Relacionamento homossexual entre primatas não humanos está fartamente documentado na literatura científica. Já em 1914, Hamilton publicou no Journal of Animal Behaviour um estudo sobre as tendências sexuais em macacos e babuínos, no qual descreveu intercursos com contato vaginal entre as fêmeas e penetração anal entre machos dessas espécies. Em 1917, Kempf relatou observações semelhantes.

Masturbação mútua e penetração anal fazem parte do repertório sexual de todos os primatas não humanos já estudados, inclusive bonobos e chimpanzés, nossos parentes mais próximos. Considerar contra a natureza as práticas homossexuais da espécie humana é ignorar todo o conhecimento adquirido pelos etologistas em mais de um século de pesquisas rigorosas.

Os que se sentem pessoalmente ofendidos pela simples existência de homossexuais talvez imaginem que eles escolheram pertencer a essa minoria por capricho individual. Quer dizer, num belo dia pensaram: eu poderia ser heterossexual, mas como sou sem vergonha prefiro me relacionar com pessoas do mesmo sexo.

Não sejamos ridículos; quem escolheria a homossexualidade se pudesse ser como a maioria dominante? Se a vida já é dura para os heterossexuais, imagine para os outros. A sexualidade não admite opções, simplesmente é.
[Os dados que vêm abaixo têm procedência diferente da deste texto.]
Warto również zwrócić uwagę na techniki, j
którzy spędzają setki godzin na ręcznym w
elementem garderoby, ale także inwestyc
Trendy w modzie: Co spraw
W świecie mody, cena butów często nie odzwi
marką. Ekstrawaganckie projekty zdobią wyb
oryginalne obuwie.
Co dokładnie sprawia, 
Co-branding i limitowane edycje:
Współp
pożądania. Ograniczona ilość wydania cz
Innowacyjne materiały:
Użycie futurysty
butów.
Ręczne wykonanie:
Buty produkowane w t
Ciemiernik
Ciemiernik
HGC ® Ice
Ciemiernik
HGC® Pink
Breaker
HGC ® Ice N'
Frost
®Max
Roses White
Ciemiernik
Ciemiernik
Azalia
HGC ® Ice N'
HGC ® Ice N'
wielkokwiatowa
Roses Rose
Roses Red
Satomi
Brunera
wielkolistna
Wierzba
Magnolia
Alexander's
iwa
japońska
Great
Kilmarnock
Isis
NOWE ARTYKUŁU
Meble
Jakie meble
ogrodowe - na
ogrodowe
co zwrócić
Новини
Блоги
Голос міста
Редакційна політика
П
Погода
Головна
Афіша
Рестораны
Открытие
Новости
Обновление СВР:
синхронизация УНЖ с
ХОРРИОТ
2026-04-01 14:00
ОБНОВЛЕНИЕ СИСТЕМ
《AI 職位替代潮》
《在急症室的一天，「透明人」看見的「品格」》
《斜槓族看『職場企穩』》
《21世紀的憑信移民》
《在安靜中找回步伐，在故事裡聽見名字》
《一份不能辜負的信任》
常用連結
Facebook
Podemos controlar nosso comportamento; o desejo, jamais. O desejo brota da alma humana, indomável como a água que despenca da cachoeira.

Mais antiga do que a roda, a homossexualidade é tão legítima e inevitável quanto a heterossexualidade. Reprimi-la é ato de violência que deve ser punido de forma exemplar, como alguns países fazem com o racismo. Os que se sentem ultrajados pela presença de homossexuais na vizinhança, que procurem dentro das próprias inclinações sexuais as razões para justificar o ultraje. Ao contrário dos conturbados e inseguros, mulheres e homens em paz com a sexualidade pessoal costumam aceitar a alheia com respeito e naturalidade.

Negar a pessoas do mesmo sexo permissão para viverem em uniões estáveis com os mesmos direitos das uniões heterossexuais é uma imposição abusiva que vai contra os princípios mais elementares de justiça social. Os pastores de almas que se opõem ao casamento entre homossexuais têm o direito de recomendar a seus rebanhos que não o façam, mas não podem ser fascistas a ponto de pretender impor sua vontade aos que não pensam como eles.

Afinal, caro leitor, a menos que seus dias sejam atormentados por fantasias sexuais inconfessáveis, que diferença faz se a colega de escritório é apaixonada por uma mulher? Se o vizinho dorme com outro homem? Se, ao morrer, o apartamento dele será herdado por um sobrinho ou pelo companheiro com quem viveu trinta anos?